In 1939, 19-year-old Roy Hattori was diving for abalone off the coast of Point Conception when he saw something different. He cut the odd-looking shell off the rocky bottom of the sea and brought it all the way back to his hometown of Monterey. There, he brought it to the attention of a shell specialist. Just as he had suspected, it was a brand new species. Hattori was excited to feel like a part of history – but when the time came, the new species was named without his discovery being considered.

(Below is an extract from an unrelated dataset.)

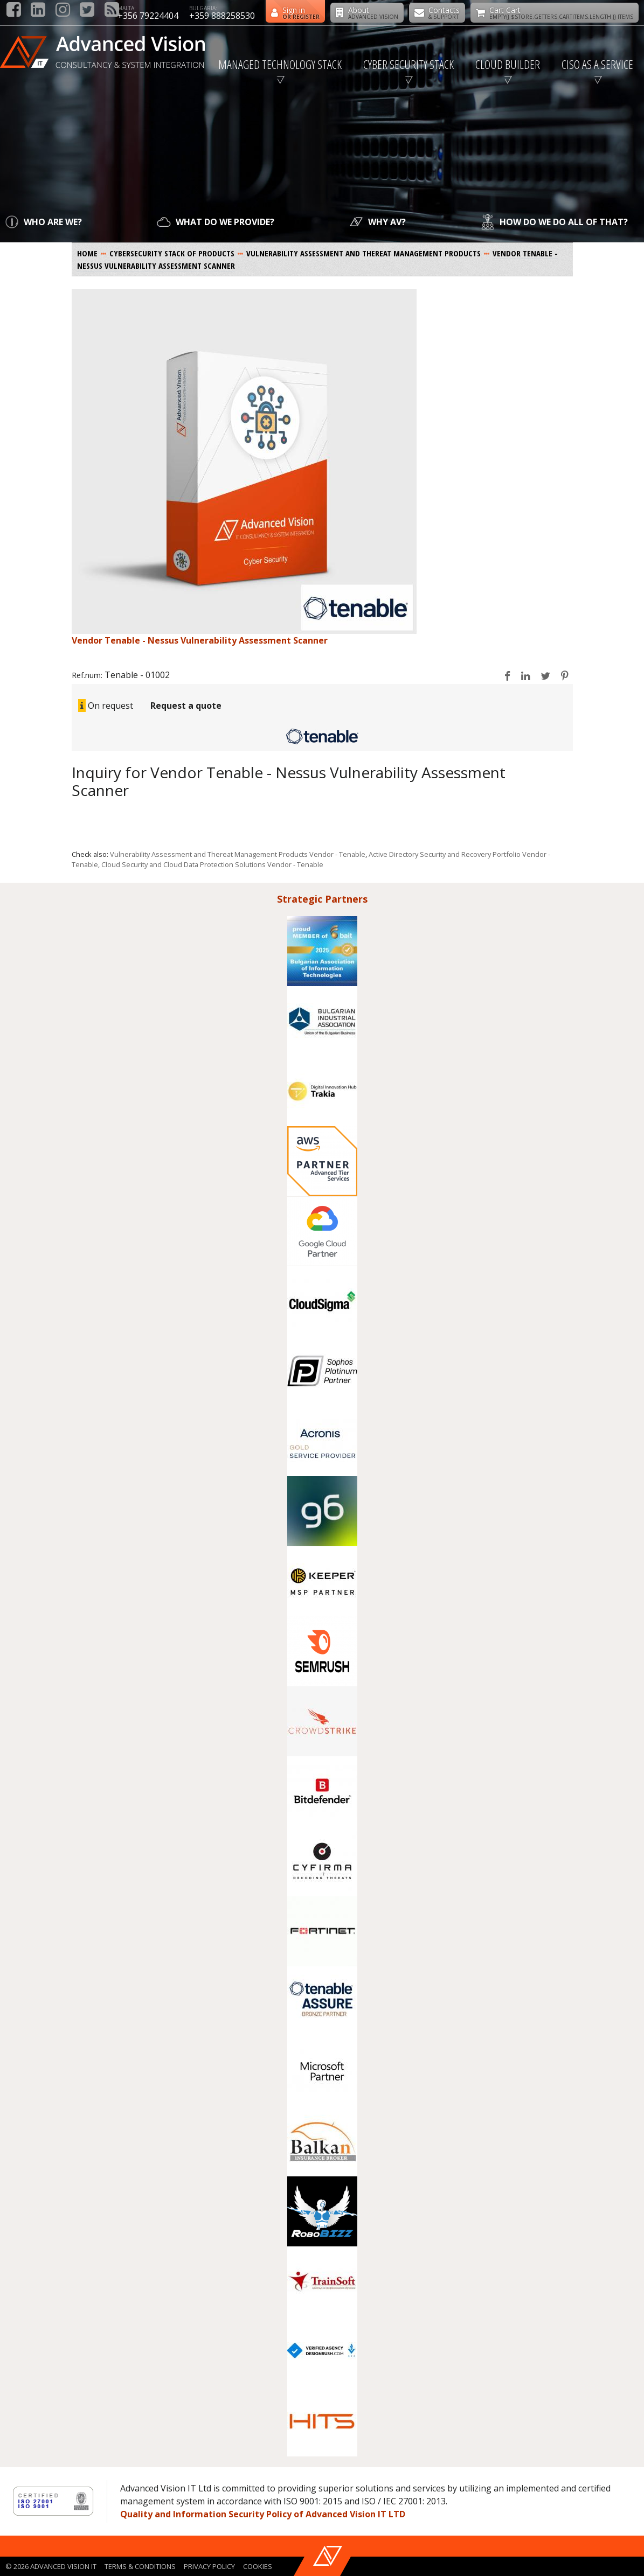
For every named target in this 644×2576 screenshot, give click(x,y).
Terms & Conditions (140, 2566)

Hattori’s discovery is the research subject of Tim Thomas, local historian and tour guide at the Monterey Bay Wharf. Thomas received the Monterey Bay National Marine Sanctuary 2023 Ed Ricketts Memorial Award, alongside Linda Yamane, for his lifetime of work in history and education in Monterey Bay. He gave a lecture on his research about Hattori’s story on Wednesday. This story is not only his research, but deeply personal to Thomas. He knew Hattori and understood how the erasure of Hattori’s part in the discovery impacted him.

“The only time I would ever see him get angry is when he talked about World War II, or when he talked about the white abalone,” Thomas said.

When Hattori brought the unusual abalone back to Monterey, he reached out to his friend and shell specialist, Andrew Sorensen. Sorensen couldn’t identify it, and with a letter crediting the young Japanese-American diver ,Hattori, as the one to discover it, he sent the shell to Dr. Paul Bartsch, a malacologist at the Smithsonian Institution.

Roy Hattori was 19 in 1939 when he discovered white abalone off the coast of Point Conception. (Rey Rupple Collection, Monterey Library) 

Bartsch would go on to publish a paper naming the new abalone species in 1940, naming it Haliotis sorenseni, after Andrew Sorensen.  Letters sent back and forth to the Smithsonian from Sorensen showed how he felt guilty that it was named after him, but the damage was done.

Two years later, President Roosevelt issued Executive Order 9066, ordering the incarceration of Japanese Americans and Japanese nationals, and Hattori lost everything.

Forced to sell his fishing equipment and relocate to an incarceration camp in Arkansas before being drafted into the military, it would take years before Hattori could return to Monterey. By that time he had a new family to take care of too – a wife and a baby.

But what he found wasn’t the same as when he left.